HHS Funds 5 HIEs for Public Health Emergency Response

Sept. 30, 2020
Each of the recipients will work to improve HIE services so that public health agencies can better access, share, and use health information during public health emergencies

The U.S. Department of Health and Human Services (HHS) has announced five cooperative agreements to health information exchange organizations (HIEs) to help support state and local public health agencies in their efforts to respond to public health emergencies, including disasters and pandemics such as COVID-19.

The Office of the National Coordinator for Health Information Technology (ONC), the health IT arm of HHS, is administering $2.5 million in funding from the Coronavirus Aid, Relief, and Economic Security Acts (CARES Act). The funding will support local HIEs under the Strengthening the Technical Advancement and Readiness of Public Health Agencies via Health Information Exchange (STAR HIE) Program, federal officials stated in the announcement.

Each of the five recipients will work to improve HIE services so that public health agencies can better access, share, and use health information during public health emergencies. These efforts will also support communities that are disproportionately impacted by COVID-19.

The five HIEs, each awarded two-year cooperative agreements, are summarized below, with key details on their respective goals:

·        Georgia Health Information Network, Inc. (GaHIN)

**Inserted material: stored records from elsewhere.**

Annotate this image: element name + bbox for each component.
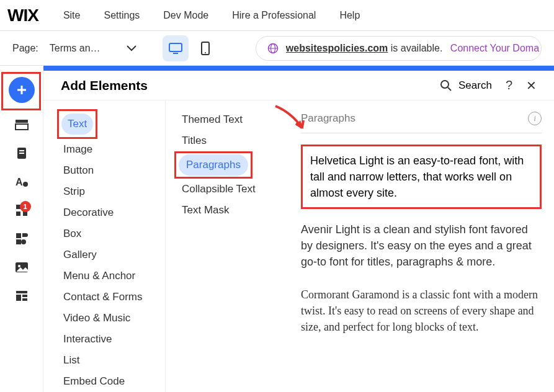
category-text[interactable]: Text — [61, 114, 93, 135]
svg-rect-10 — [16, 124, 28, 130]
svg-rect-19 — [23, 212, 27, 216]
svg-point-15 — [23, 182, 28, 187]
domain-text: websitespolicies.com is available. Conne… — [286, 43, 539, 54]
main-area: A 1 Add Elements Search ? ✕ — [0, 71, 554, 392]
desktop-view-button[interactable] — [163, 35, 189, 61]
panel-header-actions: Search ? ✕ — [440, 78, 537, 93]
category-list: Text Image Button Strip Decorative Box G… — [43, 100, 166, 392]
left-rail: A 1 — [0, 71, 43, 392]
close-icon[interactable]: ✕ — [526, 78, 537, 93]
chevron-down-icon[interactable] — [127, 45, 136, 51]
category-list[interactable]: List — [57, 350, 86, 371]
svg-rect-25 — [22, 295, 27, 297]
panel-body: Text Image Button Strip Decorative Box G… — [43, 100, 554, 392]
plugins-icon[interactable] — [15, 232, 29, 246]
topnav-site[interactable]: Site — [63, 10, 81, 21]
svg-rect-0 — [169, 43, 182, 51]
svg-point-22 — [18, 265, 20, 267]
add-elements-button[interactable] — [9, 77, 35, 103]
category-gallery[interactable]: Gallery — [57, 244, 103, 265]
sub-collapsible-text[interactable]: Collapsible Text — [174, 179, 263, 200]
svg-text:A: A — [16, 177, 23, 187]
svg-point-27 — [441, 81, 449, 88]
topnav-hire[interactable]: Hire a Professional — [232, 10, 316, 21]
blue-separator — [43, 66, 554, 71]
info-icon[interactable]: i — [528, 112, 542, 125]
svg-line-28 — [448, 87, 451, 91]
domain-suffix: is available. — [388, 43, 442, 53]
preview-column: Paragraphs i Helvetica Light is an easy-… — [284, 100, 554, 392]
content-icon[interactable] — [15, 289, 29, 303]
connect-domain-link[interactable]: Connect Your Doma — [450, 43, 539, 53]
category-box[interactable]: Box — [57, 223, 87, 244]
device-toggle — [163, 35, 218, 61]
apps-badge: 1 — [20, 201, 31, 212]
wix-logo[interactable]: WIX — [7, 6, 38, 25]
svg-rect-20 — [16, 233, 21, 238]
sections-icon[interactable] — [15, 118, 29, 131]
design-icon[interactable]: A — [15, 175, 29, 189]
sub-themed-text[interactable]: Themed Text — [174, 109, 250, 130]
mobile-view-button[interactable] — [192, 35, 218, 61]
category-embed-code[interactable]: Embed Code — [57, 371, 131, 392]
category-decorative[interactable]: Decorative — [57, 202, 120, 223]
svg-rect-26 — [22, 298, 27, 301]
sub-text-mask[interactable]: Text Mask — [174, 200, 237, 221]
category-interactive[interactable]: Interactive — [57, 329, 118, 350]
domain-name[interactable]: websitespolicies.com — [286, 43, 388, 53]
preview-header: Paragraphs i — [301, 112, 542, 133]
paragraph-sample-garamond[interactable]: Cormorant Garamond is a classic font wit… — [301, 287, 542, 335]
category-button[interactable]: Button — [57, 160, 100, 181]
search-button[interactable]: Search — [440, 79, 492, 92]
panel-title: Add Elements — [61, 78, 440, 93]
paragraph-sample-avenir[interactable]: Avenir Light is a clean and stylish font… — [301, 221, 542, 270]
svg-rect-18 — [16, 212, 20, 216]
pages-icon[interactable] — [15, 146, 29, 160]
subcategory-list: Themed Text Titles Paragraphs Collapsibl… — [166, 100, 284, 392]
editor-toolbar: Page: Terms an… websitespolicies.com is … — [0, 31, 554, 66]
svg-rect-9 — [16, 120, 28, 123]
svg-point-3 — [205, 52, 206, 53]
topnav-help[interactable]: Help — [339, 10, 360, 21]
topnav-devmode[interactable]: Dev Mode — [163, 10, 208, 21]
category-video-music[interactable]: Video & Music — [57, 308, 136, 329]
sub-titles[interactable]: Titles — [174, 130, 214, 151]
category-contact-forms[interactable]: Contact & Forms — [57, 287, 149, 308]
category-strip[interactable]: Strip — [57, 181, 91, 202]
category-image[interactable]: Image — [57, 139, 99, 160]
panel-header: Add Elements Search ? ✕ — [43, 71, 554, 100]
annotation-box-sample: Helvetica Light is an easy-to-read font,… — [301, 145, 542, 209]
sub-paragraphs[interactable]: Paragraphs — [179, 154, 248, 176]
category-menu-anchor[interactable]: Menu & Anchor — [57, 265, 141, 287]
globe-icon — [267, 43, 279, 54]
top-nav: Site Settings Dev Mode Hire a Profession… — [63, 10, 360, 21]
search-label: Search — [458, 79, 492, 92]
svg-rect-12 — [19, 150, 24, 151]
top-menu-bar: WIX Site Settings Dev Mode Hire a Profes… — [0, 0, 554, 31]
topnav-settings[interactable]: Settings — [104, 10, 140, 21]
media-icon[interactable] — [15, 261, 29, 274]
page-selector[interactable]: Terms an… — [50, 43, 110, 54]
svg-rect-13 — [19, 153, 24, 154]
preview-title: Paragraphs — [301, 112, 528, 125]
help-icon[interactable]: ? — [506, 78, 512, 92]
page-label: Page: — [12, 43, 38, 54]
paragraph-sample-helvetica[interactable]: Helvetica Light is an easy-to-read font,… — [310, 153, 532, 201]
apps-icon[interactable]: 1 — [15, 203, 29, 217]
domain-bar[interactable]: websitespolicies.com is available. Conne… — [256, 36, 542, 61]
svg-rect-24 — [16, 295, 21, 301]
svg-rect-23 — [16, 291, 27, 293]
search-icon — [440, 79, 452, 92]
add-elements-panel: Add Elements Search ? ✕ Text Image Butto… — [43, 71, 554, 392]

Georgia Health Information Network will support the Georgia Department of Public Health and Georgia Department of Community Health to better access, share, and use electronic health information, especially data from populations underserved and/or disproportionately affected by the COVID-19 pandemic. This will include increasing the reporting to a state-wide COVID-19 registry and expanding public health reporting and data enrichment for providers not connected to GaHIN.

·         Health Current (Arizona)

Health Current (Arizona) will support the Arizona Department of Health Services by improving the timeliness, accuracy, and completeness of hospital reporting of key COVID-19 healthcare data, including facility hospitalization metrics, personal protective equipment (PPE) inventories, and ventilator inventory and utilization. Health Current will also seek to reduce hospitals and health system burden related to state and federal reporting requirements by using the HIE as a data intermediary.

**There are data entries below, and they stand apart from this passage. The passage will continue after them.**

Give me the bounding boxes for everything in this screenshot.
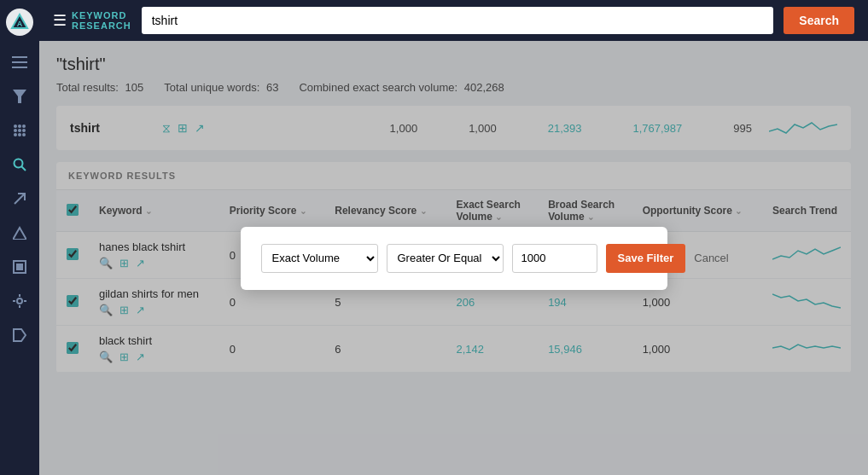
svg-point-11 [22,129,26,132]
filter-field-select[interactable]: Exact Volume Priority Score Relevancy Sc… [261,244,378,273]
svg-marker-26 [14,329,26,341]
hamburger-icon[interactable]: ☰ [53,11,67,30]
search-button[interactable]: Search [784,7,854,34]
svg-point-8 [22,125,26,128]
svg-line-17 [15,194,25,204]
svg-point-6 [14,125,17,128]
cancel-button[interactable]: Cancel [694,252,728,264]
dots-grid-icon[interactable] [5,116,34,145]
filter-value-input[interactable] [512,244,597,273]
svg-line-16 [21,166,26,171]
content-area: "tshirt" Total results: 105 Total unique… [39,41,868,475]
filter-condition-select[interactable]: Greater Or Equal Less Or Equal Equal Gre… [387,244,504,273]
svg-rect-4 [12,67,27,68]
svg-point-13 [18,133,21,136]
main-content: ☰ KEYWORD RESEARCH Search "tshirt" Total… [39,0,868,475]
arrow-up-right-icon[interactable] [5,184,34,213]
svg-point-14 [22,133,26,136]
label-icon[interactable] [5,321,34,350]
svg-point-9 [14,129,17,132]
gear2-icon[interactable] [5,287,34,316]
search-input[interactable] [142,7,774,34]
magnify-icon[interactable] [5,150,34,179]
menu-sidebar-icon[interactable] [5,48,34,77]
filter-modal-overlay: Exact Volume Priority Score Relevancy Sc… [39,41,868,475]
mountain-icon[interactable] [5,218,34,247]
funnel-icon[interactable] [5,82,34,111]
svg-point-10 [18,129,21,132]
brand-text: KEYWORD RESEARCH [72,10,131,31]
box2-icon[interactable] [5,252,34,281]
save-filter-button[interactable]: Save Filter [606,244,686,273]
svg-marker-5 [13,90,26,103]
brand-research: RESEARCH [72,20,131,31]
svg-point-21 [17,298,22,304]
svg-rect-2 [12,56,27,58]
svg-rect-3 [12,61,27,63]
svg-marker-18 [13,228,26,240]
header: ☰ KEYWORD RESEARCH Search [39,0,868,41]
svg-point-7 [18,125,21,128]
brand: ☰ KEYWORD RESEARCH [53,10,131,31]
svg-text:A: A [17,20,23,28]
logo: A [6,9,33,36]
sidebar: A [0,0,39,475]
svg-point-12 [14,133,17,136]
filter-modal: Exact Volume Priority Score Relevancy Sc… [241,227,667,290]
svg-rect-20 [16,264,23,270]
brand-keyword: KEYWORD [72,10,131,20]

·         HealthShare Exchange of Southeastern Pennsylvania (HSX)

HealthShare Exchange will modernize the region’s pandemic response with the use of automated application programming interfaces (APIs), supporting the Philadelphia Department of Public Health and the Pennsylvania Department of Health. HSX will also facilitate public health agency use of the Delaware Valley COVID-19 Registry, and create new clinical data connections based on public health agency priorities.

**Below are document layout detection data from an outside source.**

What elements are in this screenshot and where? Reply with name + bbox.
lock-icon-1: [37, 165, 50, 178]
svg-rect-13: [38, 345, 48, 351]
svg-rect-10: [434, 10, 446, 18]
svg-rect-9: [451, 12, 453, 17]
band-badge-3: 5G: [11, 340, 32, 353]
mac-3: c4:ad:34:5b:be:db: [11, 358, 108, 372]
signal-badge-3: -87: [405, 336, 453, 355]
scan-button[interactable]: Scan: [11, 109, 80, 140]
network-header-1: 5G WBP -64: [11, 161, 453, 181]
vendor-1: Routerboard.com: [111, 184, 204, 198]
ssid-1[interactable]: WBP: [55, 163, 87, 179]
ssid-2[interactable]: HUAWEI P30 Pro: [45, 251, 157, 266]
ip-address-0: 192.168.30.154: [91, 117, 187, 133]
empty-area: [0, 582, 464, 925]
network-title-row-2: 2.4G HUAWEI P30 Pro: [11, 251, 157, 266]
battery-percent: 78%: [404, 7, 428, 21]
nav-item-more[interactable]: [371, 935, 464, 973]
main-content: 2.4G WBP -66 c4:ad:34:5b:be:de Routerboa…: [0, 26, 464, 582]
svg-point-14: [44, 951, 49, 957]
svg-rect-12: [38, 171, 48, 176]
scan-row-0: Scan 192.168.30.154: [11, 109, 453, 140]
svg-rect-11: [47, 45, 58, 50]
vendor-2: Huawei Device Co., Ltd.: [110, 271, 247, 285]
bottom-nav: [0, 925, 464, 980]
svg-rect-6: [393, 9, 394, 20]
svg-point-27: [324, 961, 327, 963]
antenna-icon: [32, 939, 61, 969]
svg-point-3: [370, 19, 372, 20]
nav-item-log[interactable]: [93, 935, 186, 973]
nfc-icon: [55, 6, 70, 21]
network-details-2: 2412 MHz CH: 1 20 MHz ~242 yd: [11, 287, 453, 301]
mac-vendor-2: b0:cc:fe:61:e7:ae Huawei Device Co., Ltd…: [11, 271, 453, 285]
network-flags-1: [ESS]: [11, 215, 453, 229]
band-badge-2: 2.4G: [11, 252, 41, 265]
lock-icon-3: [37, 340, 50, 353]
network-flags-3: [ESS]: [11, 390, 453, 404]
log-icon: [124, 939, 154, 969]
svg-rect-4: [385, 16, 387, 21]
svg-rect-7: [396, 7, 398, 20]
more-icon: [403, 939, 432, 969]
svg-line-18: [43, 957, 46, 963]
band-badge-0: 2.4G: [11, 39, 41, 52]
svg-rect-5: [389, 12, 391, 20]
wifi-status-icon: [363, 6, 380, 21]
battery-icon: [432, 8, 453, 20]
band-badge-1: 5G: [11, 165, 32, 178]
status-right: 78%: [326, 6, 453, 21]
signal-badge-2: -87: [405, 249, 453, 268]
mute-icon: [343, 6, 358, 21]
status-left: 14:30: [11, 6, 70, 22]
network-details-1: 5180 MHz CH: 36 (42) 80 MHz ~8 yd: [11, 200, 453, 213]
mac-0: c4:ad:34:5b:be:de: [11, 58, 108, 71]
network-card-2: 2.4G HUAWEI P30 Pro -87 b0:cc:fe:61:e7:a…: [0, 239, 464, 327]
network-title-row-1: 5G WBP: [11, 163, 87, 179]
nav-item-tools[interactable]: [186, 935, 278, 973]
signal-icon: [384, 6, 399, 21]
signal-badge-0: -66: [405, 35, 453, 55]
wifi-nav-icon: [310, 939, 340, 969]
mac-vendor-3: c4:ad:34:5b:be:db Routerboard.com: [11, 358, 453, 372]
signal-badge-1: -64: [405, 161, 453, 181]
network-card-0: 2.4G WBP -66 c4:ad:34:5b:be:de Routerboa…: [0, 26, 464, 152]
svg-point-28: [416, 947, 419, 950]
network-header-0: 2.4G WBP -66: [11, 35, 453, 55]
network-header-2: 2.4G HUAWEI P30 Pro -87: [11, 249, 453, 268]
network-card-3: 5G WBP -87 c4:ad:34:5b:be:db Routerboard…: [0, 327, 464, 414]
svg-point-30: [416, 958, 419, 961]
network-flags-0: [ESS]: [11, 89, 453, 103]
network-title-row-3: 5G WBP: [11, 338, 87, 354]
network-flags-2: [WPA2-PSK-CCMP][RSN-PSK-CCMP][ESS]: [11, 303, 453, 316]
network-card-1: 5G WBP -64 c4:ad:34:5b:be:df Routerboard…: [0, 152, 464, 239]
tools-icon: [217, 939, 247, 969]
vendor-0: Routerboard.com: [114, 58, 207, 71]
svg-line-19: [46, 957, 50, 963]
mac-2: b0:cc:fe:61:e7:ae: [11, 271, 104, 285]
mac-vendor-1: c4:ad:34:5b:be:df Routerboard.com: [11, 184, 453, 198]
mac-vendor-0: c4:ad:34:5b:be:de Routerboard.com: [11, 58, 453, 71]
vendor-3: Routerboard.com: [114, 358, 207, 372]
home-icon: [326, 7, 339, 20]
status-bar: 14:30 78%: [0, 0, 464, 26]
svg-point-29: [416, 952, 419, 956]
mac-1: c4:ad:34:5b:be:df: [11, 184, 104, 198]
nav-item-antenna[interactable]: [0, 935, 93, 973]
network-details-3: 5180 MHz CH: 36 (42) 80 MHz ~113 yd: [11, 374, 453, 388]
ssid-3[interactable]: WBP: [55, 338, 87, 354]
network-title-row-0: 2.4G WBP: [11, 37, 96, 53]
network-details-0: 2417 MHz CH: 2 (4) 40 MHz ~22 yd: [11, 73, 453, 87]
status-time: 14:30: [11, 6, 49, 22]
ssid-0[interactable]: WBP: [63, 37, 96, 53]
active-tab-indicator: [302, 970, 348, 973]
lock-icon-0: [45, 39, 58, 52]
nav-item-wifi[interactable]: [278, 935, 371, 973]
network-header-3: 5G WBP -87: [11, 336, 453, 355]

·         Kansas Health Information Network, Inc. (KHIN) d/b/a KONZA

The Kansas Health Information Network’s KONZA team will expand the number of providers participating in the HIE, enhance lab data that is already being exchanged and combining it with existing HIE data for public health reporting, and add additional information to its real-time alerting platform for the Kansas Department of Health and Environment.

·         Texas Health Services Authority

The Texas Health Services Authority, in partnership with Healthcare Access San Antonio (HASA, a regional HIE covering multiple regions in Texas), a local hospital partner, and Audacious Inquiry (Ai), will conduct a proof-of-concept pilot to demonstrate real-time, automated exchange of hospital capacity and other situational awareness data through APIs using HL7® Fast Healthcare Interoperability Resources (FHIR®). This improved reporting will support the Texas Department of State Health Services.

These five awards represent a range of activities across different geographic regions of the country. The cooperative agreements will include cross-recipient collaboration to leverage their collective expertise and ensure the sharing of implementation experience gained from the program. This will bolster the likelihood of success and enable better replicability of the projects throughout the country, HHS officials contend.

Throughout the pandemic, Healthcare Innovation has highlighted the role HIEs have played across the country in data aggregation an accessibility, and information sharing. One example is how KeyHIE in Pennsylvania worked to make COVID-19 reportable lab results to be instantly shared with other providers connected to the HIE. Another example is the Indiana Health Information Exchange working to deploy visual data dashboard for the state department of health to track important measures on how COVID-19 is impacting Indiana.

“Health information exchanges have long served important roles in their states and regions by helping health data flow to treat patients,” said Don Rucker, M.D., National Coordinator for Health IT. “These STAR HIEs will help public health officials make real-time decisions during emergencies like fires, floods, and now, the COVID-19 pandemic.’